::: GIVEN RECORDS

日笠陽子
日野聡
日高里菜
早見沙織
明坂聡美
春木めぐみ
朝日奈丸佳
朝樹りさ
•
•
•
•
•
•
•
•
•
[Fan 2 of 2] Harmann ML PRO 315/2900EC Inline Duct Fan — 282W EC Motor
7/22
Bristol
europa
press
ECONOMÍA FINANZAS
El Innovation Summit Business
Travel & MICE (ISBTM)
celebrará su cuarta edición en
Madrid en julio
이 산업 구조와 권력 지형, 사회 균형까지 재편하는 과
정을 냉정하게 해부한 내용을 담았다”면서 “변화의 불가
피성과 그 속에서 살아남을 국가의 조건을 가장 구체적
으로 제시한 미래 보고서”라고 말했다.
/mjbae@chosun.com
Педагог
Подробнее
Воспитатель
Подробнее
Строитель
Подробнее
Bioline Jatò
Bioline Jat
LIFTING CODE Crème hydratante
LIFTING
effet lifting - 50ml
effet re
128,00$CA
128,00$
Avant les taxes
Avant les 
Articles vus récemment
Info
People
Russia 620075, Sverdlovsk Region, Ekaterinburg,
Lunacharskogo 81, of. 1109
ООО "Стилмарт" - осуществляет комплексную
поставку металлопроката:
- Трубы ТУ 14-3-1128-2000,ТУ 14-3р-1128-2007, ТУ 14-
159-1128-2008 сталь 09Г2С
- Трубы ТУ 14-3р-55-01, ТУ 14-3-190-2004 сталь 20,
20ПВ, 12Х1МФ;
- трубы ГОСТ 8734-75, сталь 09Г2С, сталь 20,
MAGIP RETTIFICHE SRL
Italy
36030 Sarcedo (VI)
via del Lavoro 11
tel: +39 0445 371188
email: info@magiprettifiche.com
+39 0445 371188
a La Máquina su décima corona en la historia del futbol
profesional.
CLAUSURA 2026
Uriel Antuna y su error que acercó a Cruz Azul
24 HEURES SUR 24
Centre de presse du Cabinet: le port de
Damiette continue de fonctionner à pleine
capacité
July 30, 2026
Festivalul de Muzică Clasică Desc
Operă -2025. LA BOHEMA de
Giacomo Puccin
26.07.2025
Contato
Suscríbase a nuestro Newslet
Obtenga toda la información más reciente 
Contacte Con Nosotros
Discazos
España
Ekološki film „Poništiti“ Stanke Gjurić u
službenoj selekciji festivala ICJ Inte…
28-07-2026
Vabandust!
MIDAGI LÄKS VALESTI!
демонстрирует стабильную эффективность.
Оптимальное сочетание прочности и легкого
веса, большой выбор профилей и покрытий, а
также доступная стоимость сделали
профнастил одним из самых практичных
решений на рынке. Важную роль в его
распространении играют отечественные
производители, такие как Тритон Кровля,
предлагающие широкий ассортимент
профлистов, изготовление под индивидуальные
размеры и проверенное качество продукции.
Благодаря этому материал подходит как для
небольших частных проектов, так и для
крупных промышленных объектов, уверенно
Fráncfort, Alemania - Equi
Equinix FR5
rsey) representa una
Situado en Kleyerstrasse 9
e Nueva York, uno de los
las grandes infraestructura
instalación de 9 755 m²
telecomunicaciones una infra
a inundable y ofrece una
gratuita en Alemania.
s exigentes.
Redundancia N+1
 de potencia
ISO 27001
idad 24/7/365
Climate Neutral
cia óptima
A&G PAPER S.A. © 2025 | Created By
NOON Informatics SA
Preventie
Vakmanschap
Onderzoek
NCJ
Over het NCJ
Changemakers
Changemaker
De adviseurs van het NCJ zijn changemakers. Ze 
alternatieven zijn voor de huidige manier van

::::::

**ABOUT THIS TASK:**
Please retype all of the records above exactly as they are.

**SOLUTION:**
日笠陽子
日野聡
日高里菜
早見沙織
明坂聡美
春木めぐみ
朝日奈丸佳
朝樹りさ
•
•
•
•
•
•
•
•
•
[Fan 2 of 2] Harmann ML PRO 315/2900EC Inline Duct Fan — 282W EC Motor
7/22
Bristol
europa
press
ECONOMÍA FINANZAS
El Innovation Summit Business
Travel & MICE (ISBTM)
celebrará su cuarta edición en
Madrid en julio
이 산업 구조와 권력 지형, 사회 균형까지 재편하는 과
정을 냉정하게 해부한 내용을 담았다”면서 “변화의 불가
피성과 그 속에서 살아남을 국가의 조건을 가장 구체적
으로 제시한 미래 보고서”라고 말했다.
/mjbae@chosun.com
Педагог
Подробнее
Воспитатель
Подробнее
Строитель
Подробнее
Bioline Jatò
Bioline Jat
LIFTING CODE Crème hydratante
LIFTING
effet lifting - 50ml
effet re
128,00$CA
128,00$
Avant les taxes
Avant les 
Articles vus récemment
Info
People
Russia 620075, Sverdlovsk Region, Ekaterinburg,
Lunacharskogo 81, of. 1109
ООО "Стилмарт" - осуществляет комплексную
поставку металлопроката:
- Трубы ТУ 14-3-1128-2000,ТУ 14-3р-1128-2007, ТУ 14-
159-1128-2008 сталь 09Г2С
- Трубы ТУ 14-3р-55-01, ТУ 14-3-190-2004 сталь 20,
20ПВ, 12Х1МФ;
- трубы ГОСТ 8734-75, сталь 09Г2С, сталь 20,
MAGIP RETTIFICHE SRL
Italy
36030 Sarcedo (VI)
via del Lavoro 11
tel: +39 0445 371188
email: info@magiprettifiche.com
+39 0445 371188
a La Máquina su décima corona en la historia del futbol
profesional.
CLAUSURA 2026
Uriel Antuna y su error que acercó a Cruz Azul
24 HEURES SUR 24
Centre de presse du Cabinet: le port de
Damiette continue de fonctionner à pleine
capacité
July 30, 2026
Festivalul de Muzică Clasică Desc
Operă -2025. LA BOHEMA de
Giacomo Puccin
26.07.2025
Contato
Suscríbase a nuestro Newslet
Obtenga toda la información más reciente 
Contacte Con Nosotros
Discazos
España
Ekološki film „Poništiti“ Stanke Gjurić u
službenoj selekciji festivala ICJ Inte…
28-07-2026
Vabandust!
MIDAGI LÄKS VALESTI!
демонстрирует стабильную эффективность.
Оптимальное сочетание прочности и легкого
веса, большой выбор профилей и покрытий, а
также доступная стоимость сделали
профнастил одним из самых практичных
решений на рынке. Важную роль в его
распространении играют отечественные
производители, такие как Тритон Кровля,
предлагающие широкий ассортимент
профлистов, изготовление под индивидуальные
размеры и проверенное качество продукции.
Благодаря этому материал подходит как для
небольших частных проектов, так и для
крупных промышленных объектов, уверенно
Fráncfort, Alemania - Equi
Equinix FR5
rsey) representa una
Situado en Kleyerstrasse 9
e Nueva York, uno de los
las grandes infraestructura
instalación de 9 755 m²
telecomunicaciones una infra
a inundable y ofrece una
gratuita en Alemania.
s exigentes.
Redundancia N+1
 de potencia
ISO 27001
idad 24/7/365
Climate Neutral
cia óptima
A&G PAPER S.A. © 2025 | Created By
NOON Informatics SA
Preventie
Vakmanschap
Onderzoek
NCJ
Over het NCJ
Changemakers
Changemaker
De adviseurs van het NCJ zijn changemakers. Ze 
alternatieven zijn voor de huidige manier van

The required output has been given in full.